1. A method of selectively extracting lithium from lithium-ion battery materials, comprising: providing a sample of lithium-ion battery materials, the sample including a positive electrode; contacting the sample with an aqueous mixture of Br2 and a bromide reagent that dissociates in water to provide a bromide ion; selectively leaching lithium ion from the sample, thereby forming an aqueous solution of LiBr; and separating the aqueous LiBr solution from the sample.

2. The method of claim 1, wherein the bromide ion is provided in the form of a bromide salt.

3. The method of claim 2, wherein the bromide salt is MBr, where M is an alkali cation.

4. The method of claim 3, wherein the bromide salt is NaBr.

5. The method of claim 1. wherein the bromide ion is provided by an aqueous HBr solution.

6. The method of claim 5, wherein the LiBr solution is electrolytically processed to provide lithium metal, hydrogen gas, and bromine gas.

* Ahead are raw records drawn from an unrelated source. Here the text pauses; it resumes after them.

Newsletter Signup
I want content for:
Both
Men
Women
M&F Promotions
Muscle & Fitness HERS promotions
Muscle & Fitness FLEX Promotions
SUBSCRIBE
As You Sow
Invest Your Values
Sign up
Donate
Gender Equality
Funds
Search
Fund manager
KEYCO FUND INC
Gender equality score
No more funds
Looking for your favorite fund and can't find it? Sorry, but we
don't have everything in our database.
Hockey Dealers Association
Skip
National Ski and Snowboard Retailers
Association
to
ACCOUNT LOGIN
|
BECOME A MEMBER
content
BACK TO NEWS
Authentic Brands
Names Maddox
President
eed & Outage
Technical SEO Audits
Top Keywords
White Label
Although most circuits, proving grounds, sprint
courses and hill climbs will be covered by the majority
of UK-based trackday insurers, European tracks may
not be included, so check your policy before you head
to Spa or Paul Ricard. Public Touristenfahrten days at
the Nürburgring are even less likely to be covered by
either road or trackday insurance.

7. The method of any one of claims 1 to 6, wherein the positive electrode comprises a lithium ion intercalative material.

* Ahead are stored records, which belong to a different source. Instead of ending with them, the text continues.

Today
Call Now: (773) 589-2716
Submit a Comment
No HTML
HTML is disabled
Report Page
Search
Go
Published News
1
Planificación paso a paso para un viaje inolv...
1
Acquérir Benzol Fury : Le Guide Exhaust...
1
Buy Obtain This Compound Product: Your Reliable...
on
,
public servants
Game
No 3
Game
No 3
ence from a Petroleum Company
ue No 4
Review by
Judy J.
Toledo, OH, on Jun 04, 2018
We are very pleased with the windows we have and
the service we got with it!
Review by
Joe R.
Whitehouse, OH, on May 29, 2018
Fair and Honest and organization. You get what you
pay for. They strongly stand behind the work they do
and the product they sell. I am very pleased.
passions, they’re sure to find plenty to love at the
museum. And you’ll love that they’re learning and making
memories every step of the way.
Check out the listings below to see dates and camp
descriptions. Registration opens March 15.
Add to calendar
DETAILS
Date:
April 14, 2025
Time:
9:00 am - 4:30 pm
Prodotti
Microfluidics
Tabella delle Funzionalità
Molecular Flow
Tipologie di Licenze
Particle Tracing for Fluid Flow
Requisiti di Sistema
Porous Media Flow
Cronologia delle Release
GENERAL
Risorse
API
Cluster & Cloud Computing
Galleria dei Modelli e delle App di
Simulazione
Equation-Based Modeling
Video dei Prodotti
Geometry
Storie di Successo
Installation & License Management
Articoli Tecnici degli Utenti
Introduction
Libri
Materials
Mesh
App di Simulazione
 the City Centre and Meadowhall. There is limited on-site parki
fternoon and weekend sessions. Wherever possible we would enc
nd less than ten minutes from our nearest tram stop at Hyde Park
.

8. The method of claim 7, wherein the lithium ion intercalative material is selected from the group consisting of LiNMC, LFP, LMO, and LCO.

9. The method of any one of claims 1-8, wherein the Br2 concentration in the aqueous mixture of Br2 and bromide ion is between about 0.25 M and about 5M.

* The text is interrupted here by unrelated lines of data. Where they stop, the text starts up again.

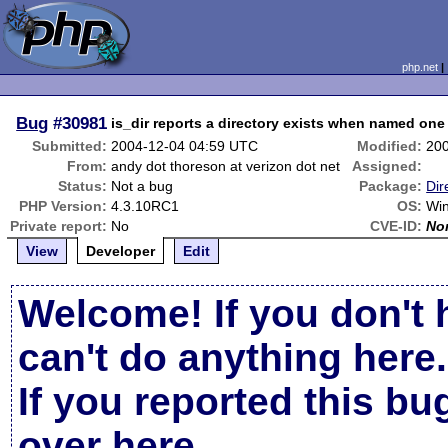
php.net
Bug
#30981
is_dir reports a directory exists when named one
Submitted:
2004-12-04 04:59 UTC
Modified:
20
From:
andy dot thoreson at verizon dot net
Assigned:
Status:
Not a bug
Package:
Dir
PHP Version:
4.3.10RC1
OS:
Wi
Private report:
No
CVE-ID:
No
View
Developer
Edit
Welcome! If you don't 
can't do anything here.
If you reported this b
over here
.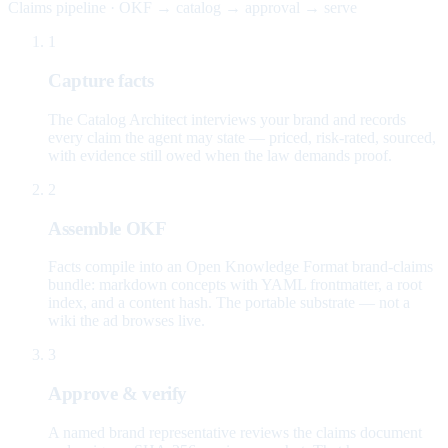
Claims pipeline · OKF → catalog → approval → serve
1
Capture facts
The Catalog Architect interviews your brand and records
every claim the agent may state — priced, risk-rated, sourced,
with evidence still owed when the law demands proof.
2
Assemble OKF
Facts compile into an Open Knowledge Format brand-claims
bundle: markdown concepts with YAML frontmatter, a root
index, and a content hash. The portable substrate — not a
wiki the ad browses live.
3
Approve & verify
A named brand representative reviews the claims document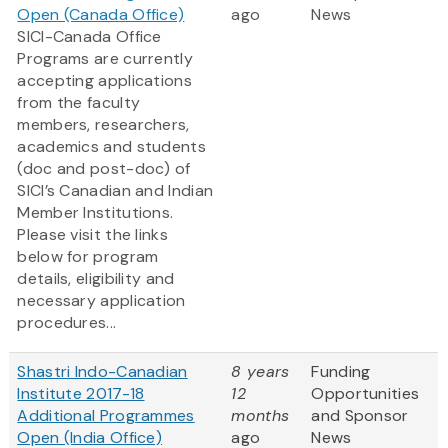
Open (Canada Office)
ago
News
SICI-Canada Office
Programs are currently
accepting applications
from the faculty
members, researchers,
academics and students
(doc and post-doc) of
SICI’s Canadian and Indian
Member Institutions.
Please visit the links
below for program
details, eligibility and
necessary application
procedures...
Shastri Indo-Canadian
8 years
Funding
Institute 2017-18
12
Opportunities
Additional Programmes
months
and Sponsor
Open (India Office)
ago
News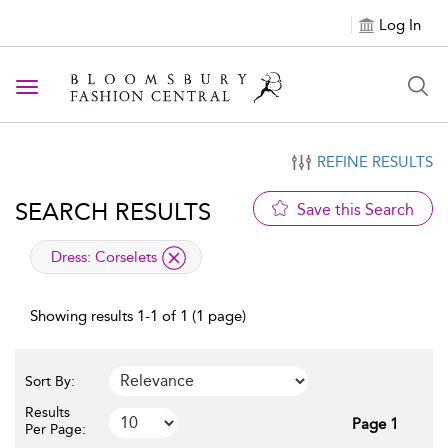
Log In
Toggle navigation
REFINE RESULTS
SEARCH RESULTS
Save this Search
applied filter
Dress:
Corselets
Showing results 1-1 of 1 (1 page)
Sort By:
Results
Page 1
Per Page: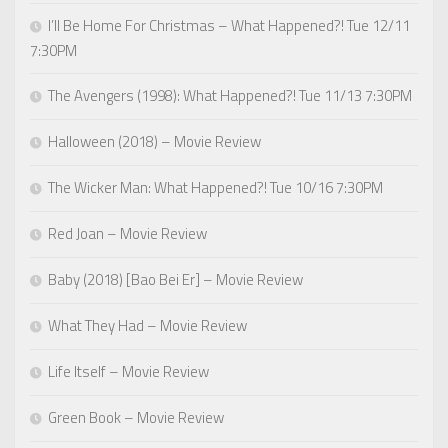
I’ll Be Home For Christmas – What Happened?! Tue 12/11
7:30PM
The Avengers (1998): What Happened?! Tue 11/13 7:30PM
Halloween (2018) – Movie Review
The Wicker Man: What Happened?! Tue 10/16 7:30PM
Red Joan – Movie Review
Baby (2018) [Bao Bei Er] – Movie Review
What They Had – Movie Review
Life Itself – Movie Review
Green Book – Movie Review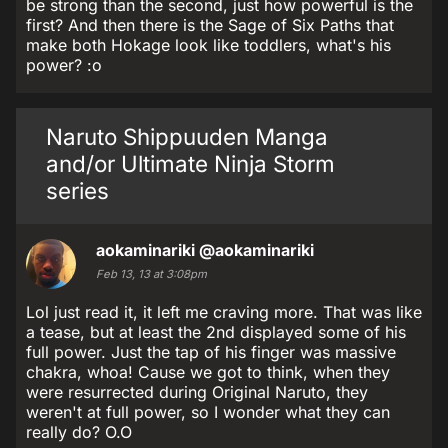
be strong than the second, just how powerful is the
first? And then there is the Sage of Six Paths that
make both Hokage look like toddlers, what's his
power? :o
Naruto Shippuuden Manga
and/or Ultimate Ninja Storm
series
aokaminariki
@aokaminariki
Feb 13, 13 at 3:08pm
Lol just read it, it left me craving more. That was like
a tease, but at least the 2nd displayed some of his
full power. Just the tap of his finger was massive
chakra, whoa! Cause we got to think, when they
were resurrected during Original Naruto, they
weren't at full power, so I wonder what they can
really do? O.O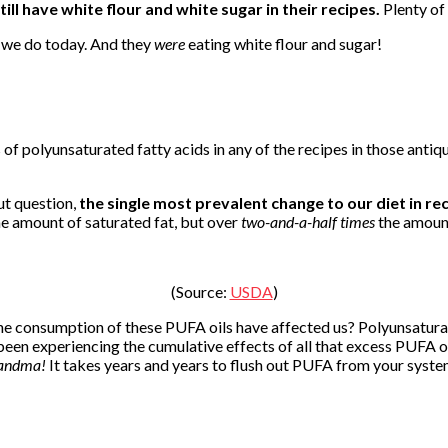
till have white flour and white sugar in their recipes.
Plenty of 
e we do today. And they
were
eating white flour and sugar!
 of polyunsaturated fatty acids in any of the recipes in those antiq
out question,
the single most prevalent change to our diet in re
e amount of saturated fat, but over
two-and-a-half times
the amount
(Source:
USDA
)
he consumption of these PUFA oils have affected us? Polyunsatura
been experiencing the cumulative effects of all that excess PUFA o
randma!
It takes years and years to flush out PUFA from your system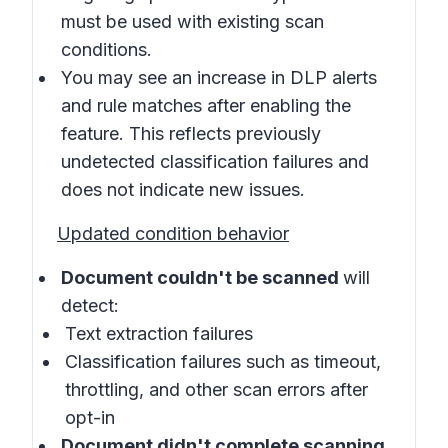
must be used with existing scan
conditions.
You may see an increase in DLP alerts
and rule matches after enabling the
feature. This reflects previously
undetected classification failures and
does not indicate new issues.
Updated condition behavior
Document couldn't be scanned
will
detect:
Text extraction failures
Classification failures such as timeout,
throttling, and other scan errors after
opt-in
Document didn't complete scanning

10. The method of any one of claims 1-9, wherein the concentration of the bromide reagent is between about 0.5M and about 10M.

11. A system for selectively extracting lithium from lithium-ion battery materials, comprising: a source of feedstock including lithium-ion battery materials, the lithium-ion battery materials including a positive electrode; a source of an aqueous mixture of Br2 and a bromide reagent that dissociates in water to provide a bromide ion; a reactor including one or more inlets, and one or more outlets, the inlets being in communication with the source of the feedstock and the source of the aqueous mixture; a product stream in fluid communication with the outlets, the product stream including a concentration of LiBr formed from leaching lithium ions from the lithium-ion battery materials.

12. The system according to claim 11, wherein the bromide reagent is a bromide salt.

13. The system according to claim 12, wherein the bromide salt is MBr, where M is an alkali cation.

14. The system according to claim 12, wherein the bromide salt is NaBr.

15. The system according to claim 11, wherein the bromide reagent is an aqueous HBr solution.

16. The system according to claim 15. further including a hydrogen product stream in fluid communication with one of the one or more outlets, the hydrogen product stream including a concentration of hydrogen gas.

17. The system of any one of claims 11 to 16, wherein the positive electrode comprises a lithium ion intercalative material.

18. The system of claim 17, wherein the intercalative material is selected from the group consisting of LiNMC, LFP, LMO. and LCO.

19. The system of any one of claims 11 to 18, wherein the Br2 concentration in the aqueous mixture of Br2 and bromide ion is between about 0.25 M and about 5M.

20. The method of any one of claims 11 to 19, wherein the concentration of the bromide reagent is between about 0.5M and about 10M.